PROVIDED RECORDS:
--- START ---
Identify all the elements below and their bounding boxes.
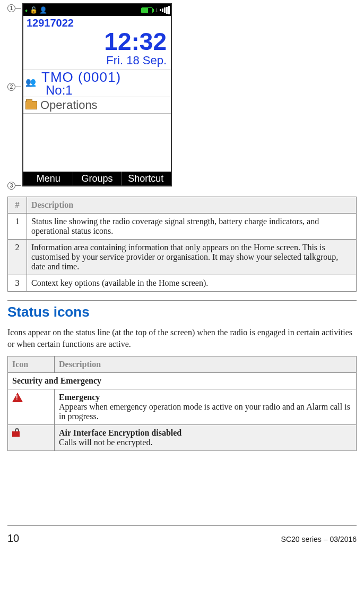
softkey-right: Shortcut <box>122 173 170 184</box>
callout-description-table: # Description 1 Status line showing the … <box>7 197 357 292</box>
folder-icon <box>25 101 37 109</box>
antenna-icon: ⟂ <box>154 6 158 14</box>
date: Fri. 18 Sep. <box>23 54 171 70</box>
callout-1: 1 <box>7 4 21 12</box>
signal-icon <box>160 6 170 14</box>
people-icon: 👥 <box>25 77 38 90</box>
device-screenshot: 1 2 3 ⬧ 🔓 👤 ⟂ 12917022 12:32 Fri <box>7 3 357 189</box>
section-title: Status icons <box>7 304 357 320</box>
table-row: 2 Information area containing informatio… <box>8 240 357 275</box>
page-number: 10 <box>7 532 19 545</box>
status-bar: ⬧ 🔓 👤 ⟂ <box>23 4 171 16</box>
phone-frame: ⬧ 🔓 👤 ⟂ 12917022 12:32 Fri. 18 Sep. 👥 <box>22 3 172 186</box>
table-subheader: Security and Emergency <box>8 373 357 389</box>
col-header-description: Description <box>55 356 357 373</box>
softkey-center: Groups <box>73 173 122 184</box>
table-row: Air Interface Encryption disabled Calls … <box>8 425 357 451</box>
status-icons-table: Icon Description Security and Emergency … <box>7 356 357 451</box>
table-row: 3 Context key options (available in the … <box>8 275 357 292</box>
operations-label: Operations <box>40 98 98 112</box>
talkgroup-name: TMO (0001) <box>41 70 121 84</box>
callout-2: 2 <box>7 83 21 91</box>
softkey-bar: Menu Groups Shortcut <box>23 172 171 185</box>
lock-icon: 🔓 <box>30 6 38 14</box>
emergency-icon <box>12 393 23 402</box>
table-row: Emergency Appears when emergency operati… <box>8 389 357 425</box>
battery-icon <box>141 7 153 13</box>
col-header-description: Description <box>27 197 357 214</box>
intro-paragraph: Icons appear on the status line (at the … <box>7 327 357 350</box>
document-id: SC20 series – 03/2016 <box>281 535 357 543</box>
col-header-icon: Icon <box>8 356 55 373</box>
callout-3: 3 <box>7 182 21 190</box>
row-title: Air Interface Encryption disabled <box>59 428 352 438</box>
encryption-disabled-icon-cell <box>8 425 55 451</box>
footer-rule <box>7 525 357 526</box>
callout-column: 1 2 3 <box>7 3 21 189</box>
emergency-icon-cell <box>8 389 55 425</box>
person-icon: 👤 <box>39 6 47 14</box>
arrow-icon: ⬧ <box>24 6 28 14</box>
page-footer: 10 SC20 series – 03/2016 <box>7 530 357 545</box>
lock-disabled-icon <box>12 428 20 437</box>
operations-row: Operations <box>23 97 171 113</box>
col-header-number: # <box>8 197 27 214</box>
talkgroup-row: 👥 TMO (0001) No:1 <box>23 70 171 97</box>
talkgroup-no: No:1 <box>41 84 121 97</box>
softkey-left: Menu <box>24 173 73 184</box>
row-title: Emergency <box>59 393 352 402</box>
table-row: 1 Status line showing the radio coverage… <box>8 214 357 240</box>
clock: 12:32 <box>23 29 171 54</box>
row-desc: Calls will not be encrypted. <box>59 438 352 447</box>
row-desc: Appears when emergency operation mode is… <box>59 402 352 421</box>
section-rule <box>7 300 357 301</box>
blank-area <box>23 113 171 172</box>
--- END ---
ACTIVITY:
Search the data and copy each line containing "disabled".

EXPECTED OUTPUT:
table-row: Air Interface Encryption disabled Calls … <box>8 425 357 451</box>
row-title: Air Interface Encryption disabled <box>59 428 352 438</box>
encryption-disabled-icon-cell <box>8 425 55 451</box>
lock-disabled-icon <box>12 428 20 437</box>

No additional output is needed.